Numa tentativa de reinventar o programa de auditório neste período de pandemia, no qual aglomerações devem ser evitadas, alguns programas da TV brasileira lançaram o conceito de “plateia virtual”. Quem começou com esta história foi o SBT, que tratou de espalhar monitores no lugar na plateia em seus programas de auditório com imagens de pessoas reagindo.

Na prática, a plateia virtual do SBT se revelou uma grande bobagem. Programa do Ratinho, Domingo Legal e Programa da Maisa fazem uso do recurso, e melhor seria se não utilizassem. Isso porque as pessoas que aparecem no telão não estão ali em tempo real. São imagens pré-gravadas de reações variadas de espectadores. Que são colocadas no ar sem nenhum critério. Assim, quando acontece algo engraçado no palco da Maisa, os telões mostram pessoas sérias olhando. Ou então, sem nenhum motivo aparente, alguns deles aplaudem. Ou riem quando não é hora. Ou seja, nem ao menos colocam as reações certas na hora certa. O que acontece no palco não dialoga com a reação da plateia, o que gera uma sensação de descompasso.

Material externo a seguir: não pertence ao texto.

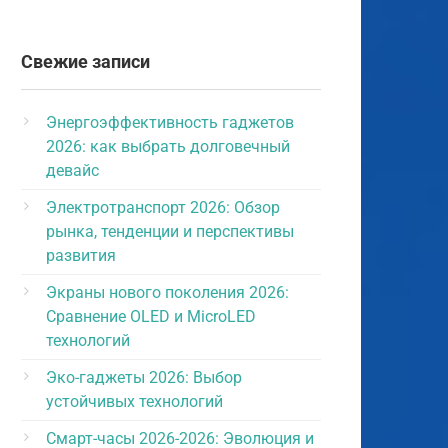
Свежие записи
Энергоэффективность гаджетов
2026: как выбрать долговечный
девайс
Электротранспорт 2026: Обзор
рынка, тенденции и перспективы
развития
Экраны нового поколения 2026:
Сравнение OLED и MicroLED
технологий
Эко-гаджеты 2026: Выбор
устойчивых технологий
Смарт-часы 2026-2026: Эволюция и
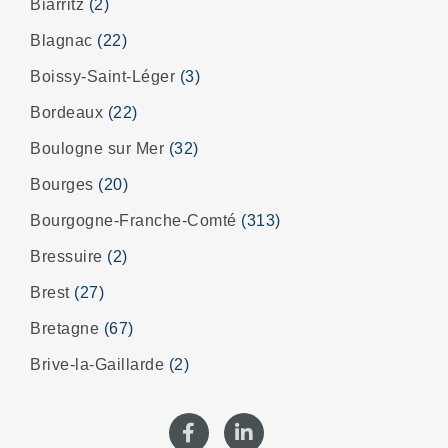
Biarritz
(2)
Blagnac
(22)
Boissy-Saint-Léger
(3)
Bordeaux
(22)
Boulogne sur Mer
(32)
Bourges
(20)
Bourgogne-Franche-Comté
(313)
Bressuire
(2)
Brest
(27)
Bretagne
(67)
Brive-la-Gaillarde
(2)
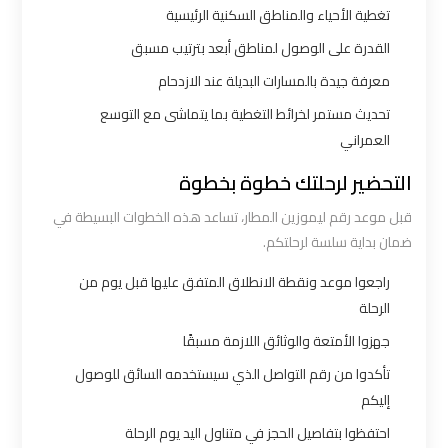
اكتوبر
تغطية الأحياء والمناطق السكنية الرئيسية
القدرة على الوصول لمناطق أبعد بترتيب مسبق
ليموزين
معرفة جيدة بالمسارات البديلة عند الازدحام
مطار
تحديث مستمر لخرائط التغطية بما يتماشى مع التوسع
القاهرة
العمراني
أسعار
التحضير لرحلتك خطوة بخطوة
ليموزين
قبل موعد رقم ليموزين المطار، تساعد هذه الخطوات البسيطة في
مطار
ضمان بداية سلسة لرحلتكم.
القاهرة
راجعوا موعد ونقطة الانطلاق المتفق عليها قبل يوم من
الخط
الرحلة
الساخن
جهزوا الأمتعة والوثائق اللازمة مسبقًا
تأكدوا من رقم التواصل الذي سيستخدمه السائق للوصول
ليموزين
إليكم
مطار
احتفظوا بتفاصيل الحجز في متناول اليد يوم الرحلة
القاهرة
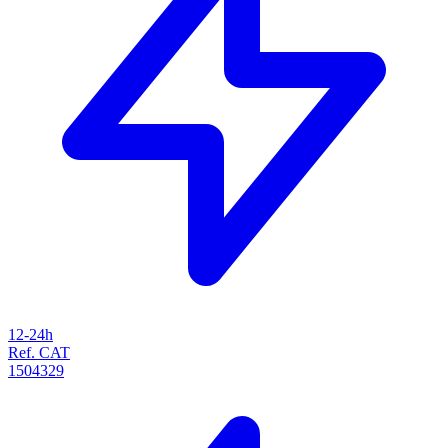
12-24h
Ref. CAT
1504329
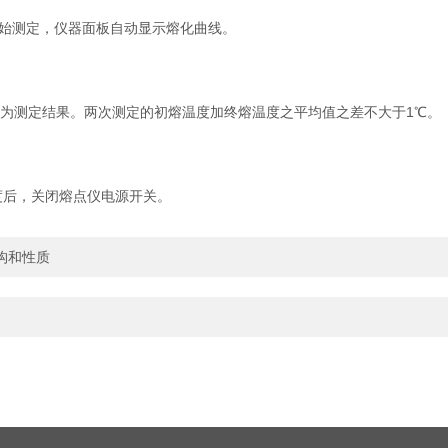
键开始测定，仪器面板自动显示熔化曲线。
为测定结果。两次测定的初熔温度加终熔温度之平均值之差不大于1℃。
后，关闭熔点仪电源开关。
构和性质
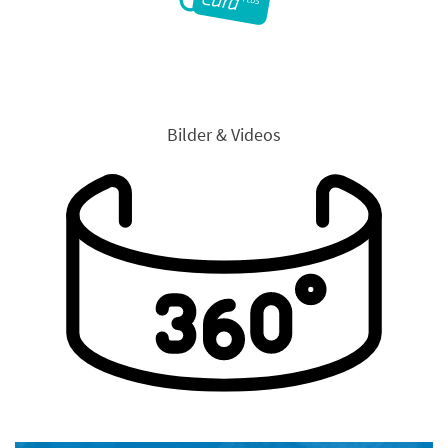
Bilder & Videos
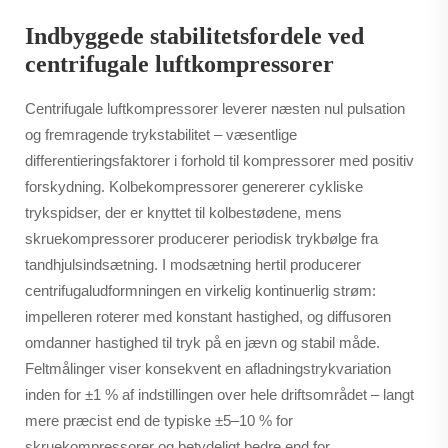
Indbyggede stabilitetsfordele ved
centrifugale luftkompressorer
Centrifugale luftkompressorer leverer næsten nul pulsation
og fremragende trykstabilitet – væsentlige
differentieringsfaktorer i forhold til kompressorer med positiv
forskydning. Kolbekompressorer genererer cykliske
trykspidser, der er knyttet til kolbestødene, mens
skruekompressorer producerer periodisk trykbølge fra
tandhjulsindsætning. I modsætning hertil producerer
centrifugaludformningen en virkelig kontinuerlig strøm:
impelleren roterer med konstant hastighed, og diffusoren
omdanner hastighed til tryk på en jævn og stabil måde.
Feltmålinger viser konsekvent en afladningstrykvariation
inden for ±1 % af indstillingen over hele driftsområdet – langt
mere præcist end de typiske ±5–10 % for
skruekompressorer og betydeligt bedre end for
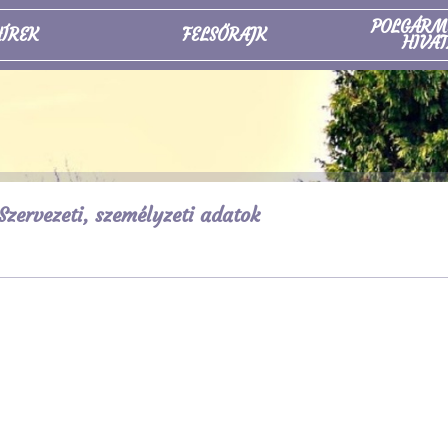
POLGÁRM
ÍREK
FELSŐRAJK
HIVAT
Szervezeti, személyzeti adatok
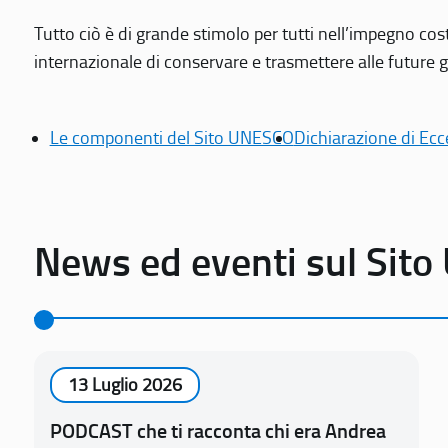
Tutto ciò è di grande stimolo per tutti nell’impegno cos
internazionale di conservare e trasmettere alle future gen
Le componenti del Sito UNESCO
Dichiarazione di Ecc
News ed eventi sul Sit
13 Luglio 2026
PODCAST che ti racconta chi era Andrea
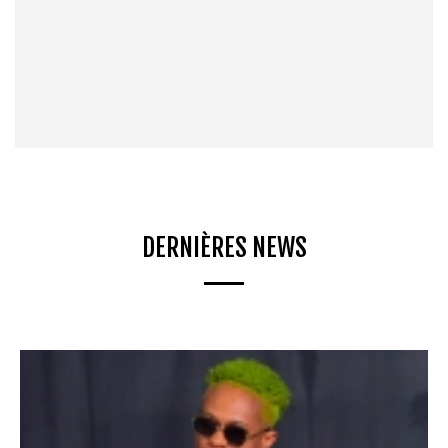
DERNIÈRES NEWS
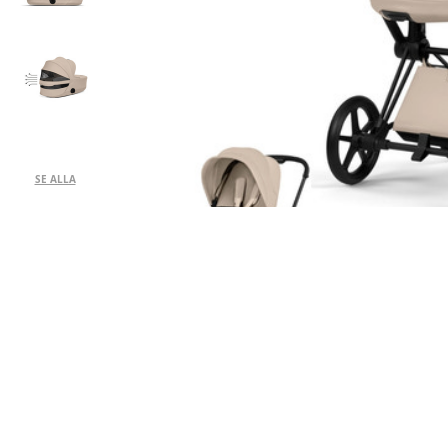
SE ALLA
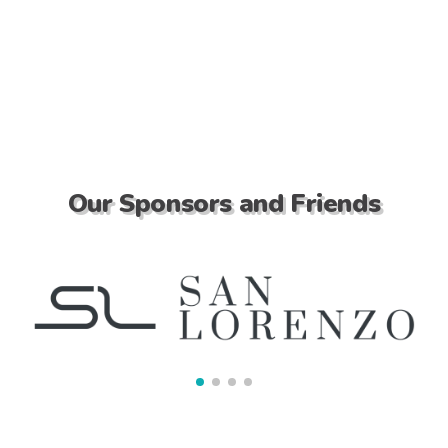
Our Sponsors and Friends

Aí veio o Caldeirão do Huck, com um conceito de plateia virtual mais bem definido. No programa de Luciano Huck, o espectador assiste, de sua casa, a gravação do programa em tempo real. Deste modo, consegue reagir ao que é dito pelo apresentador, e até mesmo interagir com ele. Assim, Luciano bate-papo com a plateia, lê cartazes exibidos pelo público e consegue manter a sensação de plateia presente, mesmo estando sozinho no palco. Além disso, a plateia virtual participa ativamente do quadro Quem Quer Ser um Milionário?, já que pode ajudar o participante quando é solicitada. Funciona.

Porém, vale lembrar da primeira experiência (ao menos que eu me lembre) de plateia virtual na TV brasileira. Isso aconteceu bem antes de uma pandemia eliminar a plateia presencial dos programas de auditório, mais precisamente em 2001. O programa Sociedade Anônima, apresentado por Cazé Peçanha no final das noites de domingo da Globo, já ostentava uma plateia virtual.

No programa, Cazé tinha uma plateia presencial. Mas havia também uma plateia virtual, que aparecia no telão do cenário, e também em tótens com monitores espalhados no meio da plateia presencial. Era o mesmo recurso utilizado por Luciano Huck atualmente, mas em condições bem mais precárias, já que banda larga era para poucos, e fibra ótica nem existia. Ou seja, a imagem do cidadão na plateia era bem prejudicada, assim como a interação com o apresentador. 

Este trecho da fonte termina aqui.